You just can’t take spectacular photos of polar bears without having excellent guides to watch your back.

That’s according to professional photographer Bob Smith of Elk Meadow Images, who organized a photography workshop for 14 people this fall at Seal River Heritage Lodge. Smith’s group were taking part in Churchill Wild’s annual Polar Bear Photo Safari and were there to snap ground-level shots of polar bears in their natural environment on the coast of Hudson Bay in Manitoba, Canada.

“The guides are so important,” said Smith. “They’re the real key to getting great ground-level shots of polar bears while at the same time making as little impact as possible. We respect the bears and don’t want them to feel threatened. We don’t want to disturb them when they’re feeding and if they’re resting we want them to rest.”

“The guides know the bears and they can get us set up in the best position possible to use our equipment,” continued Smith. “If we have to move to get a better angle, we depend on the guides to help us do it in a safe and efficient manner. And they also make sure there are no bears approaching from behind.”

Polar bear photography Churchill Wild style. Photo Credit: Gary Potts

Smith has been organizing photography workshops for over 20 years and says he likes to search out locations that are “off the beaten path.”  The 55-year-old from Denver, Colorado has held photography workshops in Antarctica, Alaska, the high Arctic and Africa.

“We do two or three workshops a year,” said Smith. “Our locations attract an elite clientele and we make it easy for them – we do the advance planning, make the arrangements, set up the itinerary and plan the on-location daily schedules.”

Smith’s photography workshops include instruction on both photography and computer skills.

“Wildlife photography is combination of art and a science, “said Smith. “Effectively capturing wildlife in its natural environment requires knowledge of animal behavior as well as an understanding of how and where to take a photo that will best portray different elements such as strength, size, motion, behavior, interactions within the species etc.

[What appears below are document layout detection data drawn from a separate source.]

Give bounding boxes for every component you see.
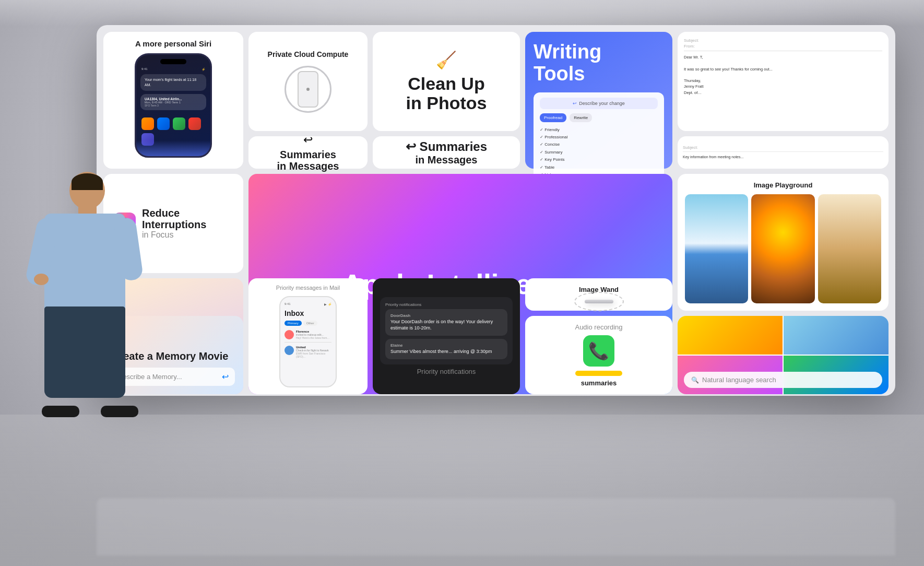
card-siri: A more personal Siri 9:41⚡ Your mom's fl… — [103, 32, 243, 169]
siri-title: A more personal Siri — [135, 39, 211, 48]
siri-message: Your mom's flight lands at 11:18 AM. — [145, 77, 202, 88]
mail-tab-primary: Primary — [285, 321, 302, 326]
cleanup-icon: 🧹 — [436, 50, 457, 70]
card-writing: WritingTools ↩ Describe your change Proo… — [525, 32, 672, 169]
image-dog — [818, 194, 881, 303]
notif1-text: Your DoorDash order is on the way! Your … — [390, 319, 502, 331]
card-summaries: ↩ Summaries in Messages — [248, 136, 368, 169]
image-playground-title: Image Playground — [685, 181, 881, 189]
card-cleanup: 🧹 Clean Up in Photos — [373, 32, 520, 131]
card-email-panel: Subject: From: Dear Mr. T, It was so gre… — [678, 32, 889, 131]
audio-sublabel: summaries — [581, 379, 617, 387]
audio-title: Audio recording — [575, 323, 622, 331]
image-mountain — [685, 194, 748, 303]
card-priority-notif: Priority notifications DoorDash Your Doo… — [373, 278, 520, 394]
cleanup-line1: Clean Up — [408, 74, 484, 93]
card-image-playground: Image Playground — [678, 174, 889, 311]
feature-board: A more personal Siri 9:41⚡ Your mom's fl… — [97, 25, 895, 396]
writing-title: WritingTools — [534, 41, 664, 85]
image-astronaut — [751, 194, 814, 303]
reduce-title: Reduce Interruptions — [142, 207, 233, 230]
card-writing-right-2: Subject: Key information from meeting no… — [678, 136, 889, 169]
search-placeholder: Natural language search — [702, 376, 776, 384]
card-search: 🔍 Natural language search — [678, 316, 889, 394]
cleanup-line2: in Photos — [406, 93, 487, 113]
mail-title: Priority messages in Mail — [276, 285, 340, 291]
cloud-title: Private Cloud Compute — [268, 50, 349, 58]
board-reflection — [97, 498, 895, 556]
notif1-app: DoorDash — [390, 313, 502, 318]
reduce-subtitle: in Focus — [142, 230, 233, 240]
summaries-line1: Summaries — [280, 149, 336, 160]
summaries-line2: in Messages — [277, 160, 339, 172]
priority-label: Priority notifications — [380, 368, 513, 375]
mail-inbox: Inbox — [285, 309, 331, 317]
card-audio: Audio recording 📞 summaries — [525, 316, 672, 394]
card-summaries-main: ↩ Summaries in Messages — [373, 136, 520, 169]
card-image-wand: Image Wand — [525, 278, 672, 311]
card-mail: Priority messages in Mail 9:41▶ ⚡ Inbox … — [248, 278, 368, 394]
notif2-text: Summer Vibes almost there... arriving @ … — [390, 349, 502, 355]
presenter — [29, 172, 149, 417]
ceiling-ambient — [0, 0, 924, 26]
notif2-app: Elaine — [390, 343, 502, 348]
siri-phone: 9:41⚡ Your mom's flight lands at 11:18 A… — [135, 53, 212, 158]
card-cloud: Private Cloud Compute — [248, 32, 368, 131]
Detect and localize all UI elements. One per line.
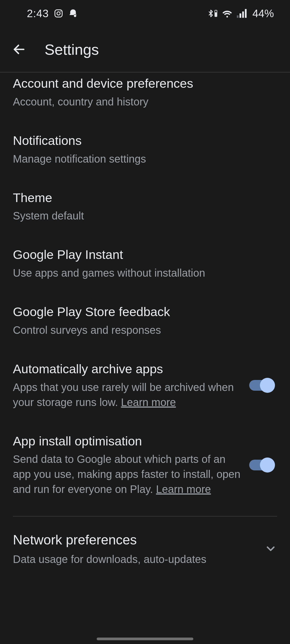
learn-more-link[interactable]: Learn more [156,483,211,495]
page-title: Settings [45,41,99,58]
status-right: 44% [207,8,274,20]
setting-title: Notifications [13,133,277,149]
setting-install-optimisation[interactable]: App install optimisation Send data to Go… [0,422,290,509]
setting-play-instant[interactable]: Google Play Instant Use apps and games w… [0,235,290,292]
setting-title: Google Play Instant [13,247,277,263]
setting-subtitle: Control surveys and responses [13,323,277,338]
bluetooth-icon [207,9,218,18]
section-subtitle: Data usage for downloads, auto-updates [13,552,258,567]
section-title: Network preferences [13,532,258,548]
svg-rect-7 [237,15,238,18]
svg-point-2 [60,11,61,12]
cellular-signal-icon [237,9,248,18]
setting-subtitle: Manage notification settings [13,151,277,166]
gesture-handle[interactable] [97,638,193,640]
setting-subtitle: Apps that you use rarely will be archive… [13,380,243,410]
setting-notifications[interactable]: Notifications Manage notification settin… [0,121,290,178]
status-time: 2:43 [27,8,49,20]
wifi-icon [221,9,233,18]
app-bar: Settings [0,27,290,72]
setting-title: Automatically archive apps [13,361,243,377]
setting-theme[interactable]: Theme System default [0,178,290,235]
arrow-left-icon [12,42,26,56]
svg-rect-8 [240,13,241,18]
install-optimisation-toggle[interactable] [249,458,275,473]
setting-subtitle: Account, country and history [13,94,277,109]
svg-rect-9 [242,12,244,18]
setting-title: Google Play Store feedback [13,304,277,320]
learn-more-link[interactable]: Learn more [121,396,176,408]
setting-title: Account and device preferences [13,76,277,92]
setting-auto-archive[interactable]: Automatically archive apps Apps that you… [0,349,290,422]
settings-list: Account and device preferences Account, … [0,72,290,567]
setting-account-preferences[interactable]: Account and device preferences Account, … [0,72,290,121]
toggle-thumb [260,458,275,473]
setting-store-feedback[interactable]: Google Play Store feedback Control surve… [0,292,290,349]
setting-title: App install optimisation [13,433,243,449]
section-network-preferences[interactable]: Network preferences Data usage for downl… [0,517,290,567]
notification-app-icon [68,9,78,18]
svg-point-4 [74,15,76,17]
back-button[interactable] [10,40,28,59]
setting-subtitle: Send data to Google about which parts of… [13,452,243,497]
setting-title: Theme [13,190,277,206]
auto-archive-toggle[interactable] [249,378,275,393]
battery-text: 44% [252,8,274,20]
instagram-icon [54,9,63,18]
svg-point-1 [57,12,60,15]
svg-rect-6 [215,12,217,16]
status-left: 2:43 [27,8,78,20]
toggle-thumb [260,378,275,393]
svg-rect-10 [245,9,247,18]
chevron-down-icon [264,542,277,556]
setting-subtitle: Use apps and games without installation [13,265,277,280]
setting-subtitle: System default [13,208,277,223]
status-bar: 2:43 [0,0,290,27]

There are also different methods of using natural light to enhance photos.”

Computer skills featured in Smith’s workshops include those needed for processing and sharing images, creating photo albums and more.

Smith has three workshops planned for 2012 that include photographing grizzly bears in Alaska; large mammals in Botswana, South Africa and endangered whooping cranes in southern Texas with Popular Photography Magazine.  For more information on Smith’s upcoming photography workshops please visit his Web site at: www.ElkMeadowImages.com or e-mail him directly at: bsmith@elkmeadowimages.com

Smith is currently working on a new book of his photography that will include grizzly bears, eagles and narwhals in Alaska; walrus, bearded seals, ice and polar bears in Svalbard, Norway; and the polar bears at Seal River Heritage Lodge.

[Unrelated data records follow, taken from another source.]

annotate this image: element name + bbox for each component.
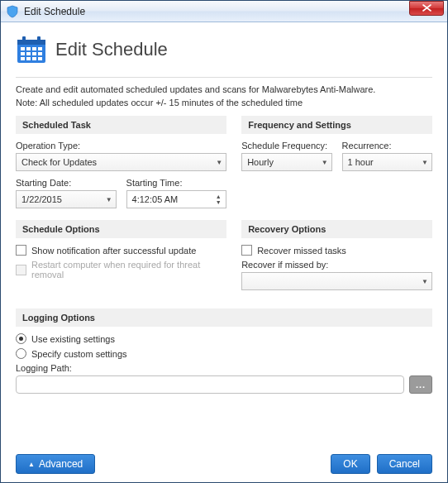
use-existing-radio[interactable]: Use existing settings: [16, 333, 432, 344]
recurrence-label: Recurrence:: [342, 141, 432, 151]
footer: ▲ Advanced OK Cancel: [16, 446, 432, 474]
advanced-button[interactable]: ▲ Advanced: [16, 454, 95, 474]
svg-rect-2: [22, 36, 26, 43]
cancel-button[interactable]: Cancel: [377, 454, 432, 474]
svg-rect-5: [26, 47, 31, 50]
specify-custom-label: Specify custom settings: [31, 349, 127, 359]
use-existing-label: Use existing settings: [31, 334, 115, 344]
show-notification-checkbox[interactable]: Show notification after successful updat…: [16, 245, 226, 256]
svg-rect-13: [26, 57, 31, 60]
show-notification-label: Show notification after successful updat…: [31, 246, 196, 256]
middle-columns: Schedule Options Show notification after…: [16, 220, 432, 290]
svg-rect-14: [32, 57, 36, 60]
advanced-label: Advanced: [39, 458, 83, 470]
radio-icon: [16, 333, 26, 344]
recover-if-missed-combo[interactable]: ▼: [241, 272, 432, 290]
chevron-down-icon: ▼: [106, 196, 112, 203]
svg-rect-1: [17, 40, 45, 45]
schedule-options-col: Schedule Options Show notification after…: [16, 220, 226, 290]
logging-path-input[interactable]: [16, 375, 404, 394]
starting-time-value: 4:12:05 AM: [132, 194, 213, 204]
svg-rect-15: [38, 57, 42, 60]
ellipsis-icon: ...: [416, 380, 426, 390]
schedule-frequency-value: Hourly: [247, 157, 318, 167]
page-title: Edit Schedule: [55, 39, 168, 60]
svg-rect-6: [32, 47, 36, 50]
spinner-arrows-icon: ▲▼: [212, 194, 224, 205]
restart-computer-checkbox: Restart computer when required for threa…: [16, 260, 226, 280]
svg-rect-4: [21, 47, 25, 50]
close-icon: [422, 3, 431, 13]
svg-rect-8: [21, 52, 25, 55]
ok-label: OK: [343, 458, 357, 470]
content-area: Edit Schedule Create and edit automated …: [1, 22, 447, 482]
svg-rect-9: [26, 52, 31, 55]
section-scheduled-task: Scheduled Task: [16, 116, 226, 134]
section-schedule-options: Schedule Options: [16, 220, 226, 238]
logging-path-label: Logging Path:: [16, 363, 432, 373]
svg-rect-12: [21, 57, 25, 60]
restart-computer-label: Restart computer when required for threa…: [31, 260, 226, 280]
radio-icon: [16, 348, 26, 359]
chevron-down-icon: ▼: [422, 159, 428, 166]
starting-time-spinner[interactable]: 4:12:05 AM ▲▼: [126, 190, 227, 208]
recurrence-combo[interactable]: 1 hour ▼: [342, 153, 432, 171]
specify-custom-radio[interactable]: Specify custom settings: [16, 348, 432, 359]
checkbox-icon: [16, 265, 26, 275]
starting-time-label: Starting Time:: [126, 178, 227, 188]
operation-type-combo[interactable]: Check for Updates ▼: [16, 153, 226, 171]
titlebar: Edit Schedule: [1, 1, 447, 22]
recover-missed-checkbox[interactable]: Recover missed tasks: [241, 245, 432, 256]
upper-columns: Scheduled Task Operation Type: Check for…: [16, 116, 432, 208]
schedule-frequency-label: Schedule Frequency:: [241, 141, 331, 151]
recover-if-missed-label: Recover if missed by:: [241, 260, 432, 270]
dialog-window: Edit Schedule: [0, 0, 448, 483]
chevron-down-icon: ▼: [322, 159, 328, 166]
left-column: Scheduled Task Operation Type: Check for…: [16, 116, 226, 208]
svg-rect-3: [37, 36, 41, 43]
divider: [16, 77, 432, 78]
section-logging-options: Logging Options: [16, 308, 432, 327]
starting-date-value: 1/22/2015: [21, 194, 102, 204]
checkbox-icon: [16, 245, 26, 256]
section-frequency: Frequency and Settings: [241, 116, 432, 134]
chevron-down-icon: ▼: [216, 159, 222, 166]
recover-missed-label: Recover missed tasks: [257, 246, 346, 256]
intro-text: Create and edit automated scheduled upda…: [16, 84, 432, 94]
operation-type-value: Check for Updates: [21, 157, 212, 167]
page-header: Edit Schedule: [16, 31, 432, 72]
window-title: Edit Schedule: [24, 6, 85, 17]
checkbox-icon: [241, 245, 252, 256]
chevron-down-icon: ▼: [422, 278, 428, 285]
svg-rect-7: [38, 47, 42, 50]
cancel-label: Cancel: [389, 458, 420, 470]
recovery-options-col: Recovery Options Recover missed tasks Re…: [241, 220, 432, 290]
svg-rect-10: [32, 52, 36, 55]
right-column: Frequency and Settings Schedule Frequenc…: [241, 116, 432, 208]
starting-date-label: Starting Date:: [16, 178, 117, 188]
ok-button[interactable]: OK: [331, 454, 369, 474]
starting-date-picker[interactable]: 1/22/2015 ▼: [16, 190, 117, 208]
app-icon: [6, 5, 19, 18]
caret-up-icon: ▲: [28, 461, 35, 468]
browse-button[interactable]: ...: [409, 375, 432, 394]
close-button[interactable]: [409, 1, 444, 16]
section-recovery-options: Recovery Options: [241, 220, 432, 238]
calendar-icon: [16, 34, 47, 65]
schedule-frequency-combo[interactable]: Hourly ▼: [241, 153, 331, 171]
logging-section: Logging Options Use existing settings Sp…: [16, 308, 432, 394]
svg-rect-11: [38, 52, 42, 55]
recurrence-value: 1 hour: [348, 157, 419, 167]
operation-type-label: Operation Type:: [16, 141, 226, 151]
note-text: Note: All scheduled updates occur +/- 15…: [16, 98, 432, 108]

The Polar Bear Photo Safari at Seal River Heritage Lodge takes place in the heart of polar bear country on the rugged and wild coast of Hudson Bay. It caters to dedicated wildlife photographers who are willing to spend the hours required to get up close and personal with polar bears and other arctic wildlife. Polar bears can be photographed on the ground in their natural environment of ice and snow along the Hudson Bay shoreline amidst a background of dramatic seascapes and landscapes. More examples of the type of polar bear photos that can be taken at Seal River can be seen in Churchill Wild’s 2010 Photo Contest Gallery.

“Photographing polar bears in Churchill doesn’t give you the same experiences as the ground-level photo opportunities available at Seal River Heritage Lodge,” said Smith. “The workshop participants were enamored with the polar bears and the unique access to them. Many of them told me it was the best trip they’ve ever been on.”